NVIDIA did it again, but this time with a twist — borrowing a page from the competition’s playbook. At the NVIDIA GTC, which has shaped one of the most important events in the AI industry, the company announced the latest iteration of its hardware architecture and products. Here’s a breakdown of the announcements and what they mean for the ecosystem at large.
Hopper: NVIDIA’s New GPU Architecture
GTC, which started on Monday and runs till Thursday, has 900+ sessions. Over 200,000 developers, researchers and data scientists from 50+ countries have registered for the event. Your GTC 2022 . Feather keynote speechNVIDIA Founder and CEO Jensen Huang announces a wealth of news in data center and high-performance computing, AI, design collaboration and digital twins, networking, automotive, robotics and healthcare.
Huang’s determination was that “companies are processing, refining their data, creating AI software … becoming intelligence makers.” If the goal is to turn data centers into ‘AI factories’, as NVIDIA calls it, then it makes sense to have a transformer at the center of it.
Centerpiece in the announcements has been the new Hopper GPU architecture, which NVIDIA calls “the next generation of accelerated computing.” Named after Grace Hopper, a leading American computer scientist, the new architecture succeeds the NVIDIA Ampere architecture launched two years ago. The company also announced its first Hopper-based GPU, the NVIDIA H100.
NVIDIA claims that the Hopper brings an order of magnitude performance leap compared to its predecessor, and that achievement is based on six breakthrough innovations. Let’s go through them, taking a quick note of how they compare to the competition.

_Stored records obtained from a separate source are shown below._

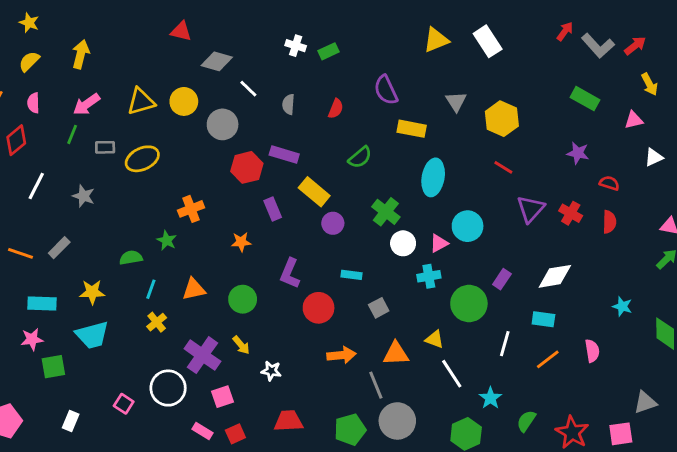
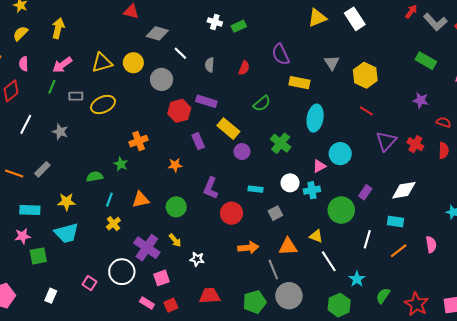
white circle: (403, 243) -> (290, 183), moved

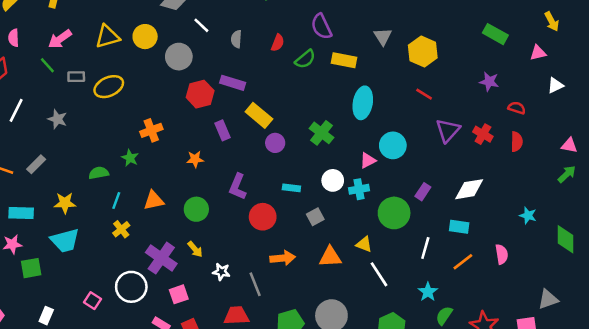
green line: (52, 87) -> (47, 65), turned -64
green semicircle: (262, 103) -> (305, 59), moved
gray line: (273, 270) -> (255, 284), moved
cyan star: (357, 279) -> (428, 292), moved

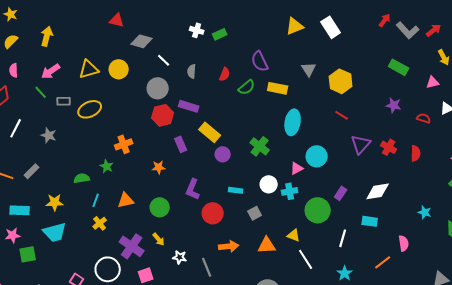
gray circle: (179, 57) -> (158, 88), moved
red semicircle: (517, 108) -> (424, 118), moved
orange line: (463, 262) -> (383, 262), moved

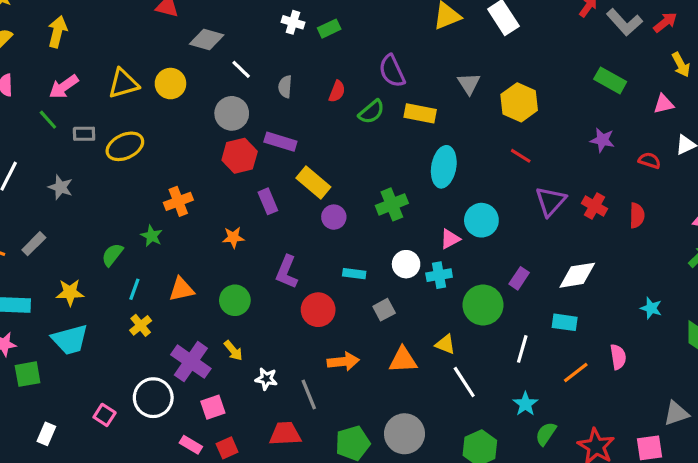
green cross: (260, 146) -> (392, 204), turned 30
green semicircle: (82, 178) -> (112, 255), turned -42
orange line: (383, 262) -> (576, 373), moved

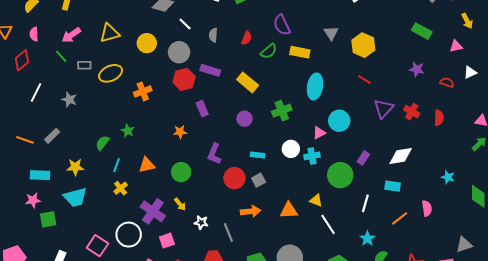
yellow circle: (170, 84) -> (147, 43), moved
yellow rectangle: (313, 182) -> (248, 82), moved
orange cross: (178, 201) -> (143, 91), moved
gray square: (384, 310) -> (259, 180), moved
pink square: (105, 415) -> (97, 246), size x1.5

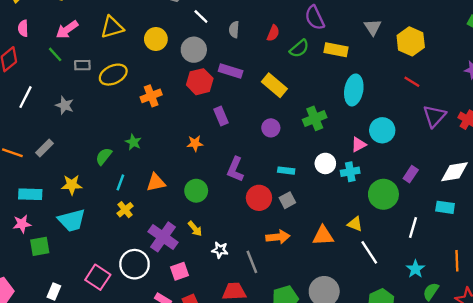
orange line: (400, 218) -> (457, 261), moved, turned -54

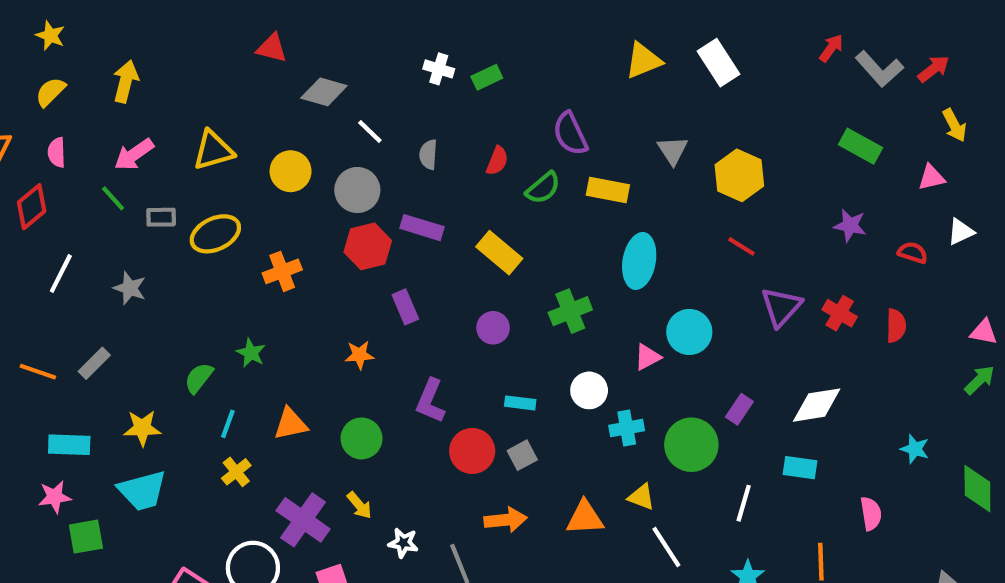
cyan cross: (350, 172) -> (627, 428), moved

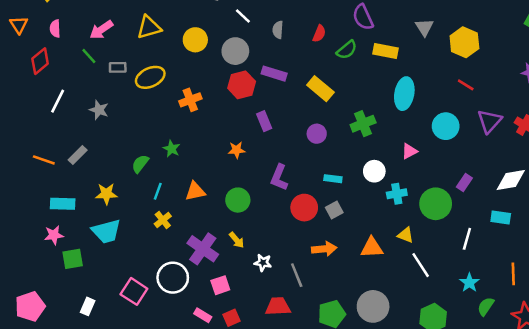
cyan circle: (689, 332) -> (446, 126), moved

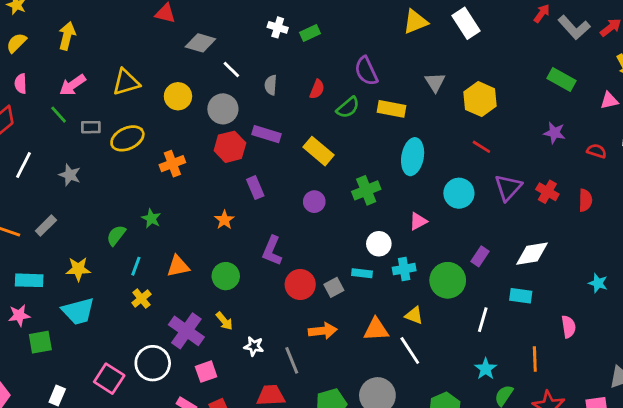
orange star: (237, 150) -> (224, 220), turned -30
cyan rectangle: (333, 179) -> (362, 273), moved
white line: (421, 265) -> (410, 351), moved

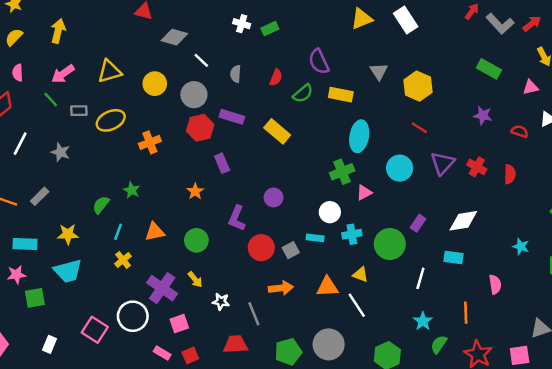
green cross: (366, 190) -> (342, 172), moved
purple circle: (314, 202) -> (274, 197), moved

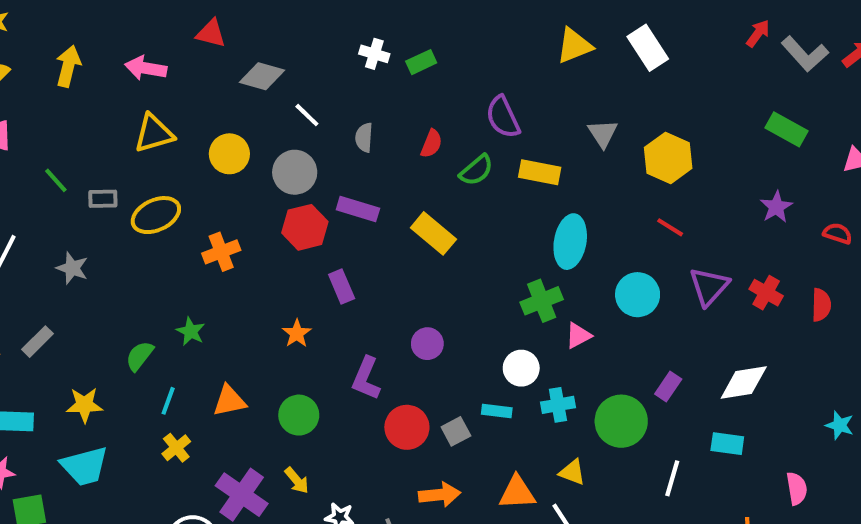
pink arrow: (63, 74) -> (146, 68), moved, turned 45
purple star: (483, 115) -> (776, 207), turned 30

First, manufacturing. Manufactured with 80 billion transistors using a state-of-the-art TSMC 4N process designed for NVIDIA’s accelerated computing needs, the H100 features major advances in AI, HPC, memory bandwidth, interconnects, and communications to accelerate, including access to external connectivity. Contains approximately 5 terabytes per second. At the manufacturing level, even upstarts like Cerebras or GraphCore are pushing the limits of the possible.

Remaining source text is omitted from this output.